Ever since being stunned by the quiet elegance of Alice Munro’s writing, I have greatly admired what I call quiet writers—quiet in the sense that there is very little overt drama in their stories, no rich-famous people or earth-shattering events. Instead, the focus is on ordinary people who, when looked at carefully and with compassion, have quite extraordinary inner lives.
In recent years Munro has been joined (or I have joined her) with other writers who write about ordinary people who become quite extraordinary when seen through the lens of a great story-teller. Elizabeth Strout is one such writer, and Alice McDermott another. Today I’m going to talk about McDermott’s newest novel, Someone. She could as well have titled it Anyone since she is so intent on describing the life of a woman others see as plain and quite uninteresting.
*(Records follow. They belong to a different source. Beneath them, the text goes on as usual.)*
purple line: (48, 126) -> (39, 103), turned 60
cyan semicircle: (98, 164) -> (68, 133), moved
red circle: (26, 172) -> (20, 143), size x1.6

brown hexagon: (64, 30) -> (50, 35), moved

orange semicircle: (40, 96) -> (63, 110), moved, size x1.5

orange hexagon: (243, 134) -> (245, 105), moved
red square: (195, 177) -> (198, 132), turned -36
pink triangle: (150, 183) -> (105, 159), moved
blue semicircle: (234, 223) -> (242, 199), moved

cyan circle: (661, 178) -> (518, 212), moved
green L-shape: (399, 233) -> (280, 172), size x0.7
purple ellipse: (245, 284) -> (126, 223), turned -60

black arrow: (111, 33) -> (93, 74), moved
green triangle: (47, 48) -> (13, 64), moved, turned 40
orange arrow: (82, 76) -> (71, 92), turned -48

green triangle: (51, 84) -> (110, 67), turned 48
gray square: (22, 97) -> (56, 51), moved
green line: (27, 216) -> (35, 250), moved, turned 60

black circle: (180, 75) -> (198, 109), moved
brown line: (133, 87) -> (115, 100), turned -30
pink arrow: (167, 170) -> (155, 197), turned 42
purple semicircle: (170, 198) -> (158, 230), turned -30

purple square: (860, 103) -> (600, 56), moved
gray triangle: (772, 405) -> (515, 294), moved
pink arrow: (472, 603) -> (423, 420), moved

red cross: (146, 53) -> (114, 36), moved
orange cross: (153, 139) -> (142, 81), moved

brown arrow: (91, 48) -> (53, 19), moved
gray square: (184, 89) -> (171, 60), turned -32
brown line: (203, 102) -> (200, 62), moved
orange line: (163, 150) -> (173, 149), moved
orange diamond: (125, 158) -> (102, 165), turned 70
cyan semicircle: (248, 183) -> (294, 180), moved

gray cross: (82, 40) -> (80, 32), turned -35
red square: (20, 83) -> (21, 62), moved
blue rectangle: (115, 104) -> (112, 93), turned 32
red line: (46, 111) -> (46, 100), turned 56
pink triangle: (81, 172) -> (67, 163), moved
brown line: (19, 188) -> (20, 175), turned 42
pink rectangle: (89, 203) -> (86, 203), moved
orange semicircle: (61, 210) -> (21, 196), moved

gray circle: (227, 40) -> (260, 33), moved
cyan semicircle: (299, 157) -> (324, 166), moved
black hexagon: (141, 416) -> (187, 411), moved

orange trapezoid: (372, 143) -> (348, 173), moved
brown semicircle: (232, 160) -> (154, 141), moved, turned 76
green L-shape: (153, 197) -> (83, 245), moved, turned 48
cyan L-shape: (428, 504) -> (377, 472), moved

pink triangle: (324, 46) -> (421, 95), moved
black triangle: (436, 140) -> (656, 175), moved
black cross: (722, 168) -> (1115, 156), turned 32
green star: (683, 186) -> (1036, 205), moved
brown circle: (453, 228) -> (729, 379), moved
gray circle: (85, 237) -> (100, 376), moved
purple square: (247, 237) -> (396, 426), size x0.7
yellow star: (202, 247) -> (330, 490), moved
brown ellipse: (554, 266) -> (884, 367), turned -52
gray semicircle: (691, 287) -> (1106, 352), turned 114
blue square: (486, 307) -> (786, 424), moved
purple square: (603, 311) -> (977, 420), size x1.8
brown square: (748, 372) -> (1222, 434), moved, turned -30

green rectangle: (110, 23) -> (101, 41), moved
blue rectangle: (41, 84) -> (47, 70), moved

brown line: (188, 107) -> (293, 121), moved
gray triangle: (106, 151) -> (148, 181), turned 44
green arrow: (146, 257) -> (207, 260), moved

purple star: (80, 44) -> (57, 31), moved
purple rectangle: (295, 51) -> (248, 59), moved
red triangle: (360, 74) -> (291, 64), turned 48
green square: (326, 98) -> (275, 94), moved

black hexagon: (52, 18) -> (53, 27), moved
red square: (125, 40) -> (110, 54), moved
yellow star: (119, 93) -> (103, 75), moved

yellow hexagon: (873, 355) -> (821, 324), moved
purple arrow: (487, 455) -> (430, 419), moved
Like all of McDermott’s novels, this is a story of Irish-American families living in east coast cities. We meet seven year old Marie, the lead character in this novel, sitting on a stoop in Brooklyn observing carefully, as she always does, the bustle of life going on around her. Describing herself, Marie says, “At seven, I was a shy child, and comical-looking, with a round flat face and black slits for eye, thick glasses, black bangs, a straight and serious mouth—a little girl cartoon.” From this beginning, the short novel hopscotches between descriptions of her early life as an awkward child to her old age senility, the agonizing birth of her first child, the early death of her much loved father, her loyal and devoted brother’s brief stint as a priest and the constancy of his love for Marie throughout their lives. The actual chronology of her life much less important than the stitched together frames McDermott describes for us.
In her first foray into romance, Marie meets a man who breaks off with her as soon as he finds a woman more attractive and with better economic prospects. He says he is doing it to give his future children the best chance he can, “It’s the best-looking people that have the best chances.” Marie is not really surprised by his defection, but it is devastating nonetheless.
I sat on the edge of the bed. I wanted to take my glasses off, fling them across the room. To tear the new hat from my head and fling it, too. Put my hands to my scalp and peel off the homely face. Unbutton the dress, unbuckle the belt, remove the frail slip. I wanted to reach behind my neck and unhook the flesh from the bone, open it along the zipper of spine, step out of my skin and fling it to the floor. Back shoulder stomach and breast. Trample it. Raise a fist to God for how He had shaped me in that first darkness: unlovely and unloved.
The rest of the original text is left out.